Looks like we cross-posted, but as far as I know, none of this research directly impacts the question at hand. Or am I missing something? I know of one scholar who put a lot of effort into this idea with notably unpersuasive results.
(I am still partial to the idea that Bavari = Babylonian, but that is another matter!)
Of course, the Sakyans were not recent arrivals in India. I don’t recall the specific time period but perhaps a thousand years or more prior to the Buddha. Nevertheless, as with the much earlier Vedic arrival, they preserved some linguistic and cultural features from their earlier roots. This whole area of research may really make advances with genetic studies. There will be push back from some archaeologists though, since their research and publications which have consumed 30 years of their lives may be suddenly irrelevant. And certainly this whole immigration idea raises the hackles of Hindutva nationalist types. Witzel has been in a battle with them in the U.S. since they wanted all theories of Sanskrit and Vedic sources having come from outside of India removed from American school textbooks! Witzel attended many school board hearings and inquiries to prevent that from happening.
Thanks Bhante. Tho I’m forced to wonder how many loan words made their way from Greek into local languages.
Since I posted that quick remark I’ve watched the video. It’s intensely interesting on a number of fronts. These include your remarks about internet multimedia being the “new writing” available to monks.
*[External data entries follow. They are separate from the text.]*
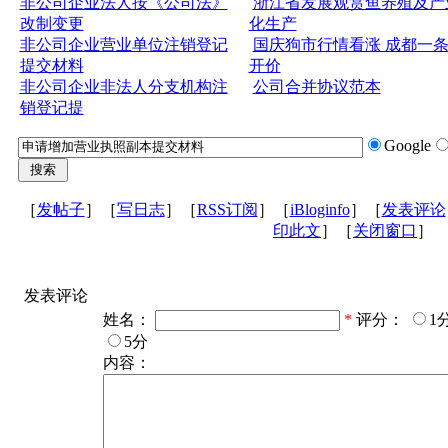
非公司企业法人按《公司法》
浙江省发展观赏鱼养殖及产
改制变更
化生产
非公司企业营业单位注销登记
国庆狗市行情看涨 成都一
提交材料
开价
非公司企业非法人分支机构注
公司合并协议范本
销登记提
Google
［
发帖子
］［
写日志
］［
RSS订阅
］［
iBloginfo
］［
发表评论
印此文
］［
关闭窗口
］
发表评论
姓名：
*
评分：
1
5分
内容：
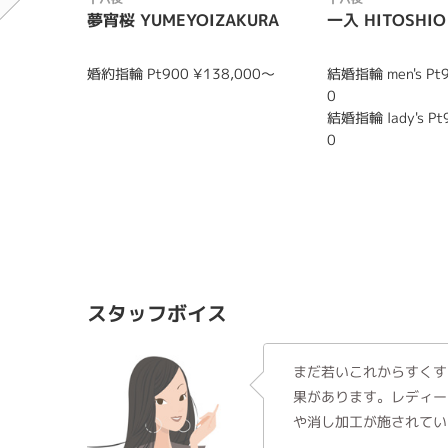
夢宵桜 YUMEYOIZAKURA
一入 HITOSHIO
婚約指輪 Pt900 ¥138,000～
結婚指輪 men's Pt9
0
結婚指輪 lady's Pt
0
スタッフボイス
まだ若いこれからすくす
果があります。レディー
や消し加工が施されてい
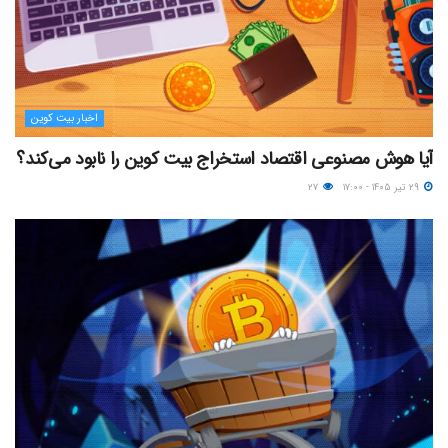
اخبار بیت کوین
آیا هوش مصنوعی اقتصاد استخراج بیت کوین را نابود می‌کند؟
۲۹ تیر ۱۴۰۵ - ۱۷:۰۰
۲۷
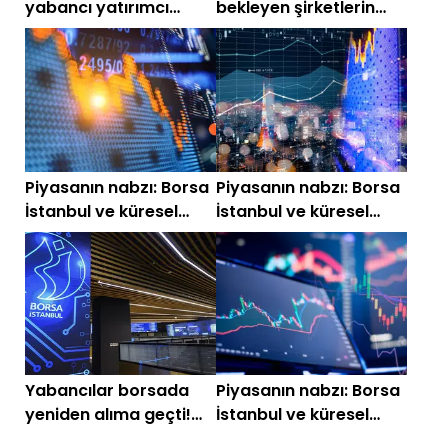
yabancı yatırımcı
bekleyen şirketlerin
hangi hisseleri alıyor?
güncel listesi!
Piyasanın nabzı: Borsa
Piyasanın nabzı: Borsa
İstanbul ve küresel
İstanbul ve küresel
piyasalarda gün
piyasalarda gün
başlarken (1 Temmuz)
başlarken (29 Haziran)
Yabancılar borsada
Piyasanın nabzı: Borsa
yeniden alıma geçti!
İstanbul ve küresel
Bugün bu hisseleri
piyasalarda gün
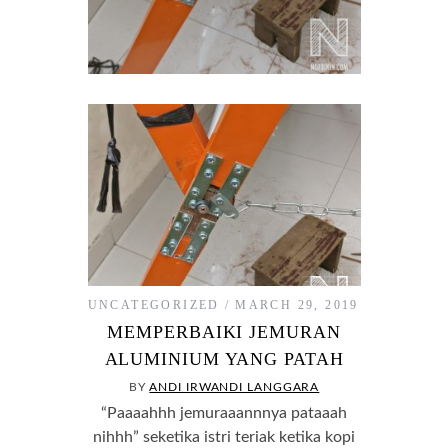
UNCATEGORIZED
MARCH 29, 2019
MEMPERBAIKI JEMURAN
ALUMINIUM YANG PATAH
BY
ANDI IRWANDI LANGGARA
“Paaaahhh jemuraaannnya pataaah
nihhh” seketika istri teriak ketika kopi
I discovered your video talks a few months ago and was refreshed by the planning and focus that clearly went into their presentation. When live Dhamma talks are recorded it is great, but they are often skilfully geared to a specific audience. Your recent work presents the Dhamma systematically in a more neutral but intensely serious way, meeting a different need. This seems an appropriate moment to thank you for your work.